To create an unbiased, fact-based narrative, LDC has forged research partnerships with major educational institutions like Cal State University, Stanford, Columbia and UCLA. On the think tank side, partners include Accenture, Bain & Company, the Boston Consulting Group and Warner Media.

Thanks to its leadership, LDC is self-funded and independent. “We commission it and pay for it,” Valdez said. The research itself is mostly economic. The LDC has developed more than 25 original research reports that demonstrate the significant economic impact of U.S. Latinos across all industries and levels.

“We are not about social justice or grassroots,” Valdez said. Instead, LDC helps demonstrate “the ways money is being left on the table by excluding Latinos.”

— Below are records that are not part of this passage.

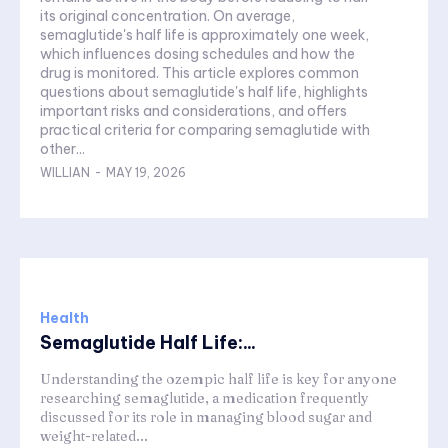
its original concentration. On average,
semaglutide's half life is approximately one week,
which influences dosing schedules and how the
drug is monitored. This article explores common
questions about semaglutide's half life, highlights
important risks and considerations, and offers
practical criteria for comparing semaglutide with
other...
WILLIAN
-
MAY 19, 2026
Health
Semaglutide Half Life:...
Understanding the ozempic half life is key for anyone
researching semaglutide, a medication frequently
discussed for its role in managing blood sugar and
weight-related...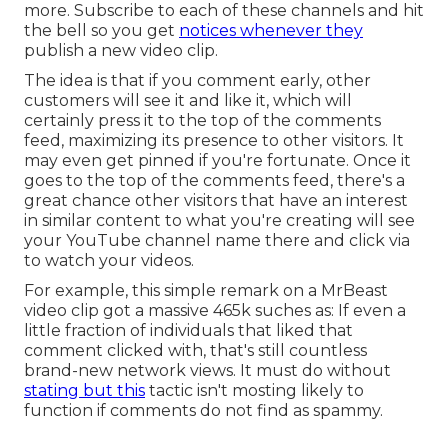
more. Subscribe to each of these channels and hit
the bell so you get
notices whenever they
publish a new video clip.
The idea is that if you comment early, other
customers will see it and like it, which will
certainly press it to the top of the comments
feed, maximizing its presence to other visitors. It
may even get pinned if you're fortunate. Once it
goes to the top of the comments feed, there's a
great chance other visitors that have an interest
in similar content to what you're creating will see
your YouTube channel name there and click via
to watch your videos.
For example, this simple remark on a MrBeast
video clip got a massive 465k suches as: If even a
little fraction of individuals that liked that
comment clicked with, that's still countless
brand-new network views. It must do without
stating but this
tactic isn't mosting likely to
function if comments do not find as spammy.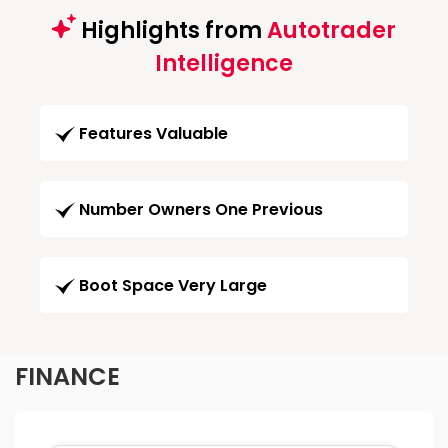
Highlights from
Autotrader
Intelligence
Features Valuable
Number Owners One Previous
Boot Space Very Large
FINANCE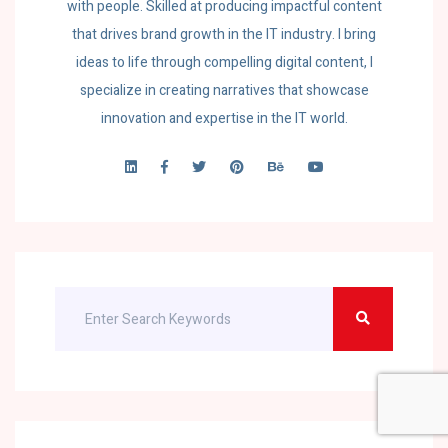
with people. Skilled at producing impactful content
that drives brand growth in the IT industry. I bring
ideas to life through compelling digital content, I
specialize in creating narratives that showcase
innovation and expertise in the IT world.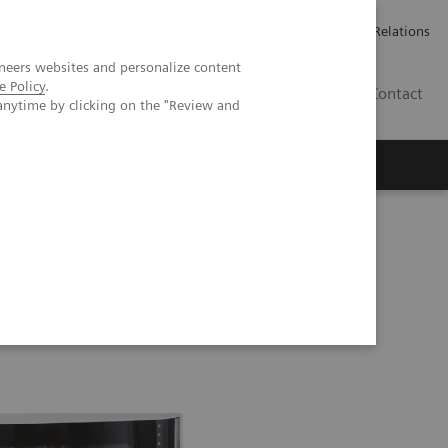
Werken bij Siemens Healthineers
Pers
Investor Relations
neers websites and personalize content
e Policy
.
BE | NL
Contact
anytime by clicking on the "Review and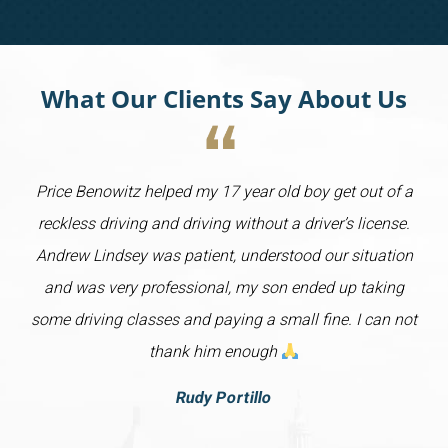
What Our Clients Say About Us
Price Benowitz helped my 17 year old boy get out of a
reckless driving and driving without a driver’s license.
Andrew Lindsey was patient, understood our situation
and was very professional, my son ended up taking
some driving classes and paying a small fine. I can not
thank him enough
Rudy Portillo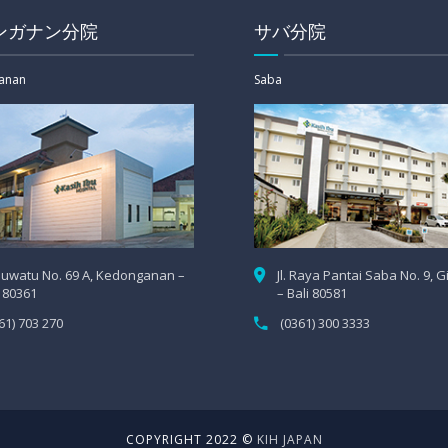
ンガナン分院
サバ分院
anan
Saba
 Uluwatu No. 69 A, Kedonganan –
Jl. Raya Pantai Saba No. 9, 
i 80361
– Bali 80581
61) 703 270
(0361) 300 3333
COPYRIGHT 2022 ©
KIH JAPAN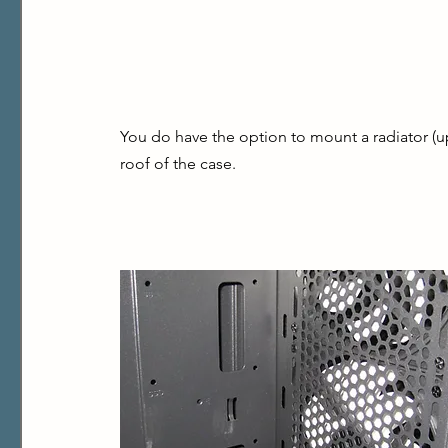
You do have the option to mount a radiator (u
roof of the case.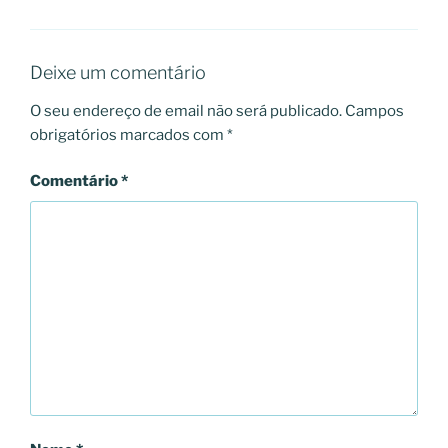
Deixe um comentário
O seu endereço de email não será publicado.
Campos
obrigatórios marcados com
*
Comentário
*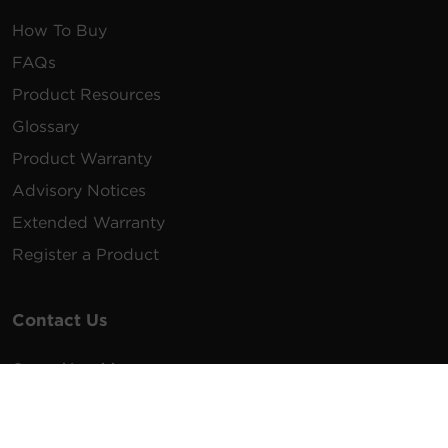
How To Buy
FAQs
Product Resources
Glossary
Product Warranty
Advisory Notices
Extended Warranty
Register a Product
Contact Us
General Inquiries
na.info@cyberpower.com
USA/Canada/LATAM Sales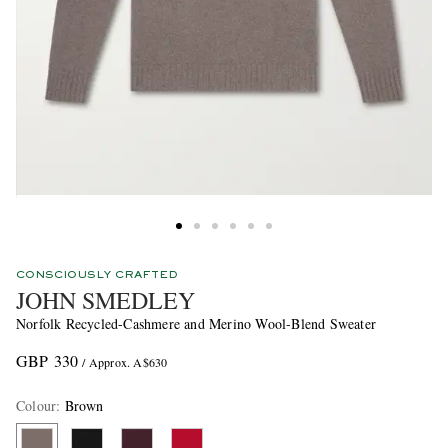
CONSCIOUSLY CRAFTED
JOHN SMEDLEY
Norfolk Recycled-Cashmere and Merino Wool-Blend Sweater
GBP 330
/ Approx. A$630
Colour
:
Brown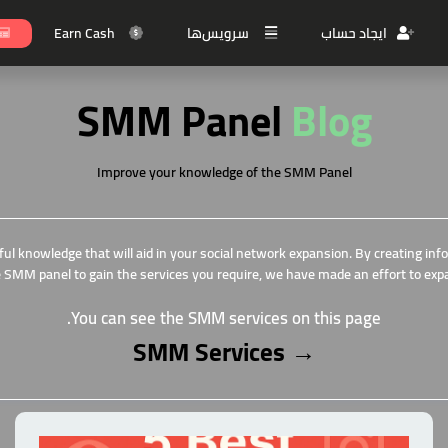
Earn Cash
سرویس‌ها
ایجاد حساب
SMM Panel
Blog
Improve your knowledge of the SMM
Panel
ful knowledge that will aid in your social network expansion. By creating in
 SMM panel to gain the services you require, we have made an effort to exp
You can see the SMM services on this page.
SMM Services
→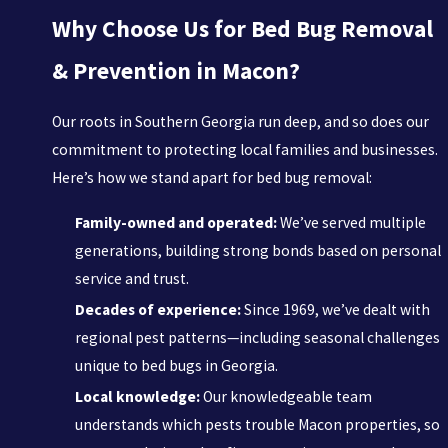
Why Choose Us for Bed Bug Removal
& Prevention in Macon?
Our roots in Southern Georgia run deep, and so does our
commitment to protecting local families and businesses.
Here’s how we stand apart for bed bug removal:
Family-owned and operated:
We’ve served multiple
generations, building strong bonds based on personal
service and trust.
Decades of experience:
Since 1969, we’ve dealt with
regional pest patterns—including seasonal challenges
unique to bed bugs in Georgia.
Local knowledge:
Our knowledgeable team
understands which pests trouble Macon properties, so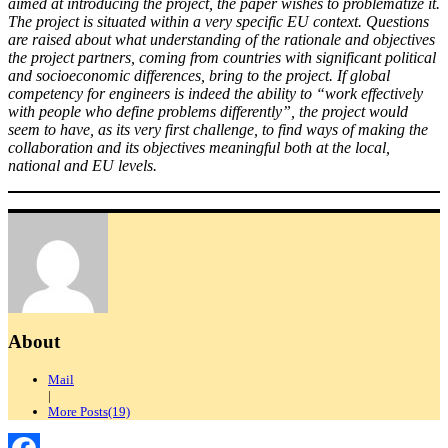
aimed at introducing the project, the paper wishes to problematize it.
The project is situated within a very specific EU context. Questions
are raised about what understanding of the rationale and objectives
the project partners, coming from countries with significant political
and socioeconomic differences, bring to the project. If global
competency for engineers is indeed the ability to “work effectively
with people who define problems differently”, the project would
seem to have, as its very first challenge, to find ways of making the
collaboration and its objectives meaningful both at the local,
national and EU levels.
About
Mail
|
More Posts(19)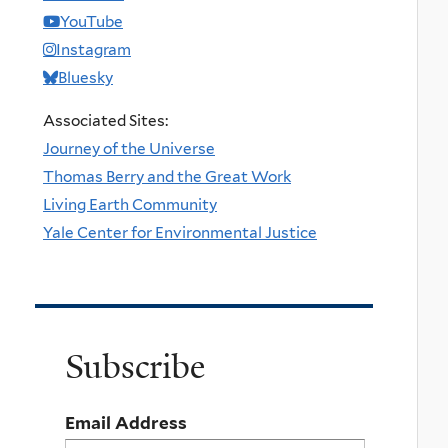
YouTube
Instagram
Bluesky
Associated Sites:
Journey of the Universe
Thomas Berry and the Great Work
Living Earth Community
Yale Center for Environmental Justice
Subscribe
Email Address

Communications and convenings

Communication is also an important lever. LDC has developed close partnerships with ad agencies and content creators to create realistic portrayals of Latinos in media, avoid stereotypes and show community impact.

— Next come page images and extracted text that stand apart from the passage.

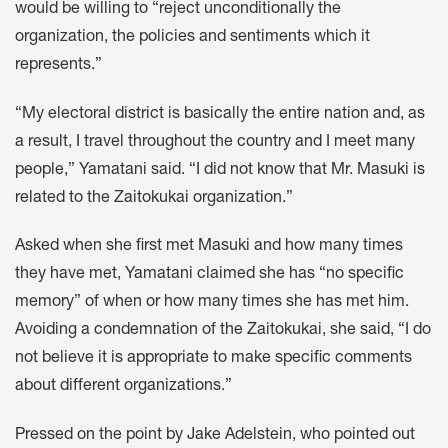
would be willing to “reject unconditionally the
organization, the policies and sentiments which it
represents.”
“My electoral district is basically the entire nation and, as
a result, I travel throughout the country and I meet many
people,” Yamatani said. “I did not know that Mr. Masuki is
related to the Zaitokukai organization.”
Asked when she first met Masuki and how many times
they have met, Yamatani claimed she has “no specific
memory” of when or how many times she has met him.
Avoiding a condemnation of the Zaitokukai, she said, “I do
not believe it is appropriate to make specific comments
about different organizations.”
Pressed on the point by Jake Adelstein, who pointed out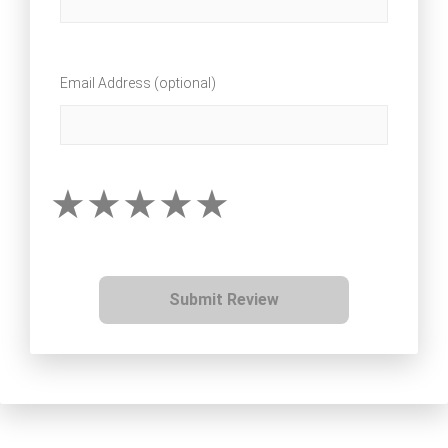
Email Address (optional)
Submit Review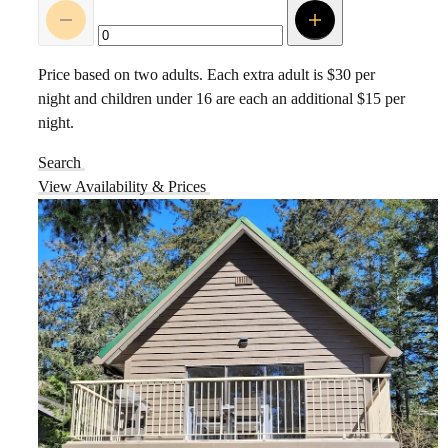
Price based on two adults. Each extra adult is $30 per
night and children under 16 are each an additional $15 per
night.
Search
View Availability & Prices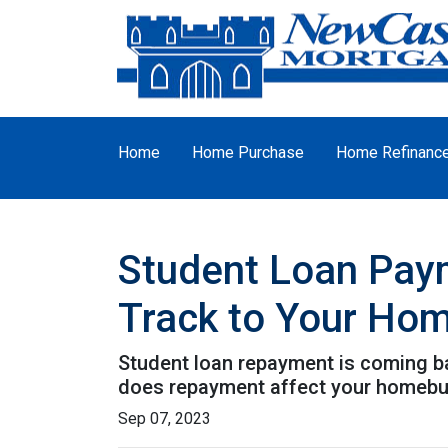
Home
Home Purchase
Home Refinanc
Student Loan Pay
Track to Your Ho
Student loan repayment is coming bac
does repayment affect your homebu
Sep 07, 2023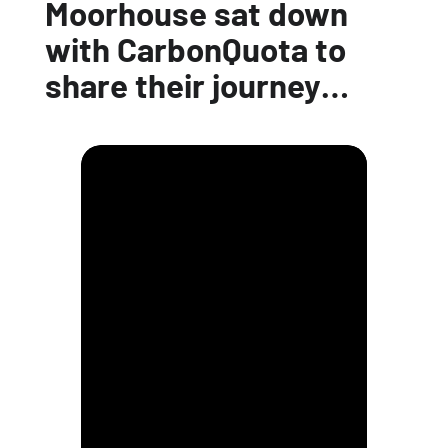
Moorhouse sat down
with CarbonQuota to
share their journey…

Beyond that, LDC hosts intimate CEO-to-CEO opportunities to help c-suite decision-makers understand and respond to Latino communities.

LDC also creates councils to help “spread the word,” and has built an advisory network of local leaders that Valdez characterized as “very active and passionate.” Some convenings are open to the press, and some are not. An annual LDC convening also draws large numbers of business leaders.

Changing perceptions

Our vision, Valdez said, is “to be regarded and respected as the powerful community we are, driving wealth.”

Perceptions of Latinos have changed over time, but not enough. Valdez said that “a little bit more than two-thirds of respondents recently said they consider Latinos to be ‘contributors,’ but that 55% of Americans related Latinos with criminal records in a national poll. Almost 60% thought Latinos were ‘mostly poor,’ while the true [poverty figure for Latinos in the U.S.] hovers at around 15%.”

These entrenched misperceptions fly in the face of the data. Valdez said that measured as a single economy, Latino production in the U.S. is higher than that of entire countries like Brazil, Russia or Italy. A 2020 report showed that 2019 production equaled $2.7 trillion, equivalent to the economy of France.

Even as sensationalized stories and political stunts involving Latino immigrants continue to dominate headlines, LDC is making the case that losing sight of what this diverse and economically powerful population has already been bringing to the table in the U.S. would be both bad in two ways — bad for equity and bad for business.